Because of this, one of the main issues which should be addressed in any business succession plan is who will succeed management and control of the business at a key owner’s death. Many businesses depend largely on the active participation of a key owner. For example, because younger generations might lack the competence to continue the business, businesses should obtain a key man insurance policy which is designed to protect a business upon the loss of a key employee. This type of policy will help ensure cash flow upon the death of a key owner and can be used to engage a professional and/or management company to operate the business pending sale.

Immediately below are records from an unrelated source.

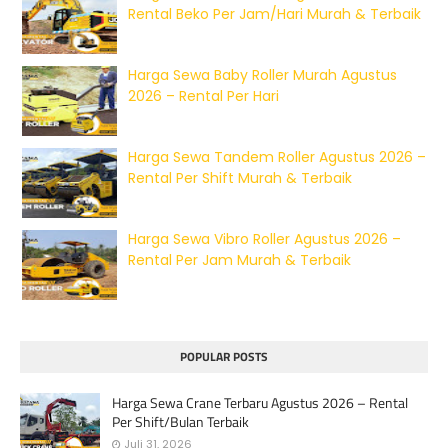
Rental Beko Per Jam/Hari Murah & Terbaik
Harga Sewa Baby Roller Murah Agustus
2026 – Rental Per Hari
Harga Sewa Tandem Roller Agustus 2026 –
Rental Per Shift Murah & Terbaik
Harga Sewa Vibro Roller Agustus 2026 –
Rental Per Jam Murah & Terbaik
POPULAR POSTS
Harga Sewa Crane Terbaru Agustus 2026 – Rental
Per Shift/Bulan Terbaik
Juli 31, 2026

In addition, tax–saving strategies continue to play a significant role in the viability of a business at the second generation. The use of various valuation strategies (such as the formation of a limited liability structure to operate the business) can help preserve the value of the business for continuation or sale by reducing taxable values.
A business succession plan should address a wide variety of issues, including but not limited to whether or not to sell the business, maximizing the value of the business, cash flow issues, control issues, tax matters, liquidity needs, and the retention of key employees.
SPOILER ALERT.
While our affable protagonist, Tommy Boy, was able to pull it off at the end, the lesson here is – don’t rely on Hollywood endings. The business succession process involves a number of considerations and strategies which must be specifically tailored to meet the goals and needs of a particular business and owner. By engaging in careful succession planning with your legal and financial advisors, you can help ensure that your business succession goals are met.